Johnny Cash has been one of my favorite musicians since my freshman year of college, when I first caught bits of the film Walk the Line and waded deeper into not only Cash’s music, but his life. I’d spend free time watching performances of his online and, through my own purchases and presents, stocked my bookshelf with biographical, autobiographical, encyclopedic, and poetic collections that encompass a lot of who he was. While perusing the clothing racks in Kohl’s one day, I found a dark gray short-sleeved shirt that read, in glimmering letters, “Johnny Cash, the man in black.” Naturally, I dropped a silly amount of money on it. And after buying a ukelele, my parents gifted me with a book of Johnny Cash sheet music. They’re the only songs I know how to play.

Unsurprisingly, the first thing I added to my list of needs on a family trip to Nashville was to visit the Johnny Cash Museum.

The Johnny Cash Museum in Nashville, Tennessee, is similar to my own stockpile, except way, way better. I’ve got the information in my pocket, but they’ve got the real deal artifacts. It’s an anthology of Cash, his work, his family, and his passions. Easily the best part is how intimately the museum has been designed. Johnny Cash hand wrote a number of the placards on display, and the sum of his life feels remembered and palpable between letters, instruments, performance wear, and a look at the influence he sparked.

Where a lot of Johnny Cash’s allure comes from is the badass persona he presented onstage paired with his quiet nature, the compassion that poured out of his veins, and an overall gentleness that played a large part of his character. His life was difficult, to say the least. The child of poor, religious parents, Cash also lost his older brother when Cash was ten, and lived with the guilt imposed on him by his abusive father. Music was a saving grace for the family, speeding the days up as they tended to their cotton farm, and his work as a musician took hold while in the Air Force.

He was incredibly intelligent, moving up the ranks until eventually he became a crack Morse Code operator. There, he was the first American to hear of Soviet leader Joseph Stalin’s death (I know, isn’t that wild?!). And it was here that he penned his famous tune “Folsom Prison Blues.” Cash went on, of course, to become one of the greatest artists of all time.
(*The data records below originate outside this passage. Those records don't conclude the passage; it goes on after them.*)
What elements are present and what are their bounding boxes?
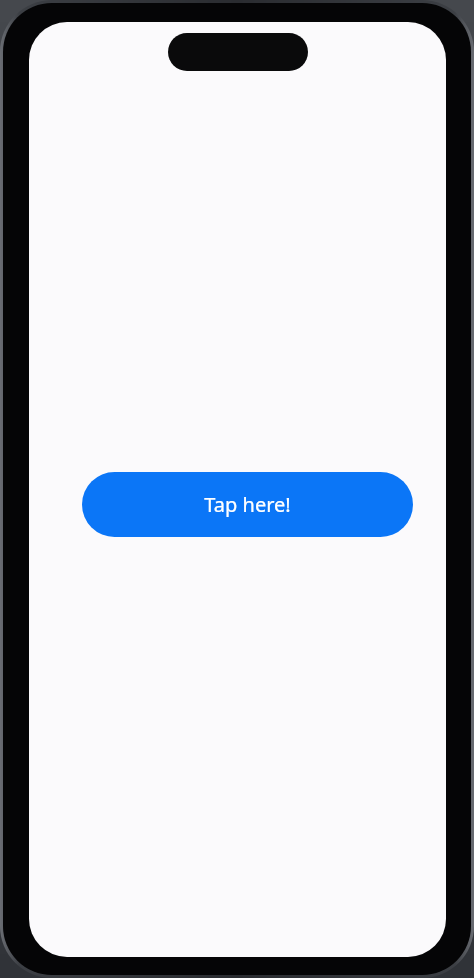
button[interactable]: Tap here!: [82, 472, 413, 537]
staticText: Tap here!: [204, 491, 291, 518]
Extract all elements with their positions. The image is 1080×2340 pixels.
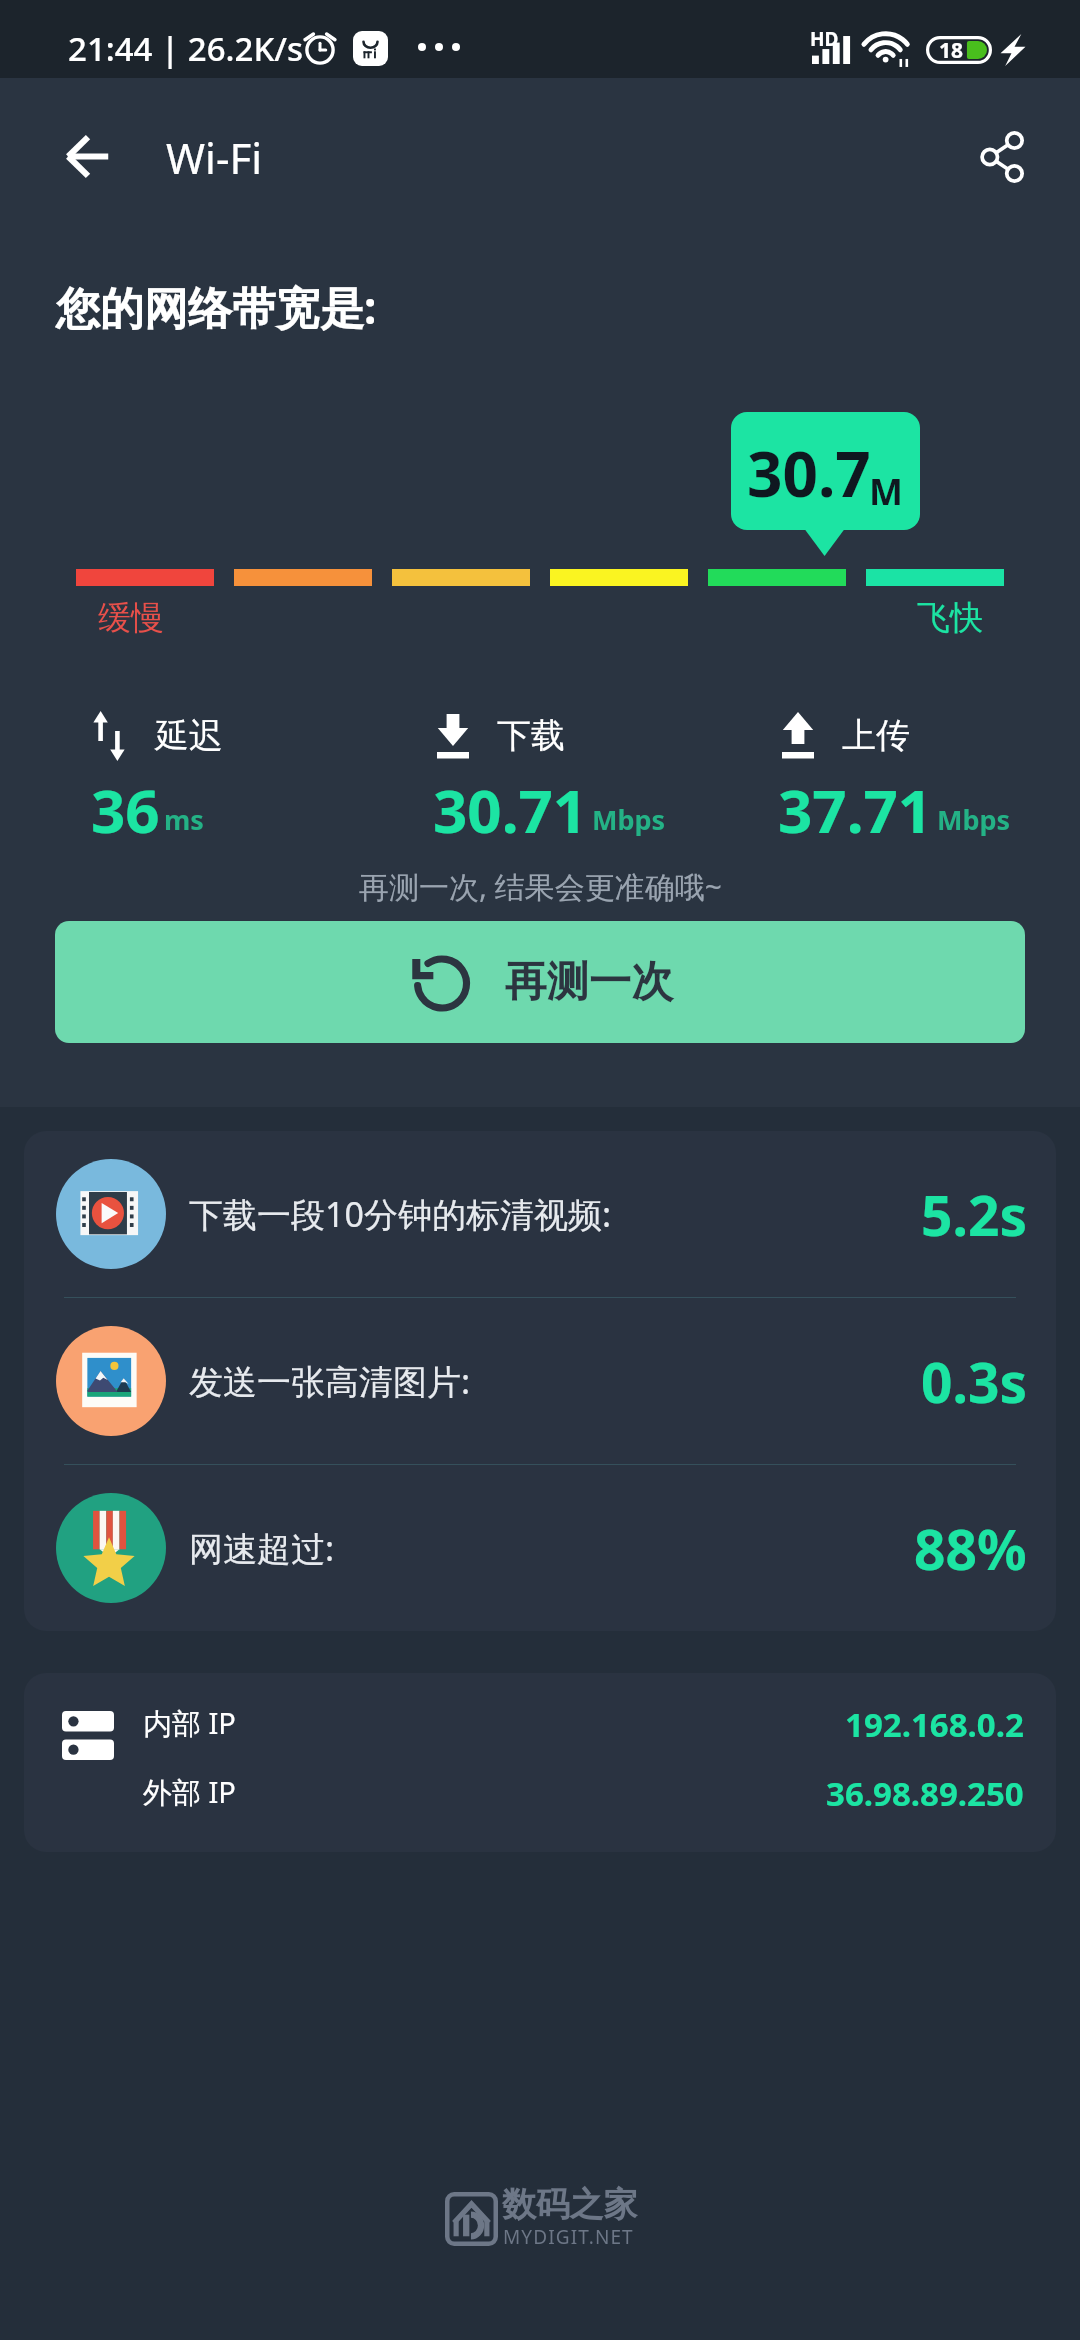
staticText: 数码之家: [502, 2183, 638, 2226]
staticText: 网速超过:: [189, 1525, 335, 1571]
button[interactable]: 发送一张高清图片:: [24, 1298, 1056, 1464]
staticText: 内部 IP: [143, 1703, 236, 1743]
staticText: MYDIGIT.NET: [503, 2224, 634, 2250]
staticText: 18: [939, 36, 964, 64]
staticText: 88%: [914, 1511, 1027, 1586]
staticText: 37.71: [778, 769, 933, 851]
staticText: 30.7: [747, 431, 871, 515]
staticText: 再测一次: [505, 956, 673, 1009]
staticText: 下载: [497, 714, 565, 757]
button[interactable]: 网速超过:: [24, 1465, 1056, 1631]
staticText: HD: [810, 26, 839, 52]
staticText: 上传: [842, 714, 910, 757]
staticText: Mbps: [592, 801, 666, 838]
staticText: Mbps: [937, 801, 1011, 838]
staticText: 21:44 | 26.2K/s: [68, 26, 304, 71]
staticText: 36.98.89.250: [826, 1771, 1024, 1816]
staticText: 5.2s: [921, 1177, 1027, 1252]
button[interactable]: Back: [56, 124, 120, 188]
staticText: 延迟: [155, 714, 223, 757]
staticText: 发送一张高清图片:: [189, 1358, 471, 1404]
staticText: 飞快: [917, 597, 983, 639]
staticText: 下载一段10分钟的标清视频:: [189, 1191, 612, 1237]
staticText: 外部 IP: [143, 1772, 236, 1812]
staticText: ms: [164, 801, 204, 838]
staticText: 36: [91, 769, 160, 851]
button[interactable]: 下载一段10分钟的标清视频:: [24, 1131, 1056, 1297]
button[interactable]: 再测一次: [55, 921, 1025, 1043]
staticText: 30.71: [433, 769, 588, 851]
staticText: 0.3s: [921, 1344, 1027, 1419]
button[interactable]: Share: [962, 116, 1044, 198]
staticText: M: [869, 467, 903, 516]
staticText: 再测一次, 结果会更准确哦~: [359, 866, 722, 907]
staticText: 缓慢: [98, 597, 164, 639]
staticText: Wi-Fi: [166, 129, 263, 186]
staticText: 您的网络带宽是:: [56, 277, 377, 337]
staticText: 192.168.0.2: [845, 1702, 1024, 1747]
He was a singer, as well as an eloquent writer and poet.

I could go on writing pages about him, but I’ll leave it here (for now).

We began at the beginning, pausing over everyday items from him childhood, his first professional guitar, and letters written to siblings and his second wife, June Carter Cash.

How many people have the opportunity to write their own placards? The one below reads, “My first ‘professional’ guitar. 1955-1956. On loan from Marshall Grant, (then and now).”

A row of standing tablets and their accompanying headphones gives guests the option to listen to covers of Johnny Cash’s songs done by recent artists. Not to mention, getting to see costumes worn by Joaquin Phoenix and Reese Witherspoon in Walk the Line was WONDERFUL.

This has become one of my favorite photos: the Million Dollar Quartet. From their spontaneous converging at Sun Studios, a raw album was conceived after Sun owner Sam Phillips thought to turn the recorders on.

Some memorabilia from fan clubs and concerts fans out in a room playing a loop of some of Cash’s performances.

On one wall hangs all of his album covers, and on a couple of others, all of his records. He’s sold more than 90 million records globally—about the number of cake slices I hope to consume in my lifetime.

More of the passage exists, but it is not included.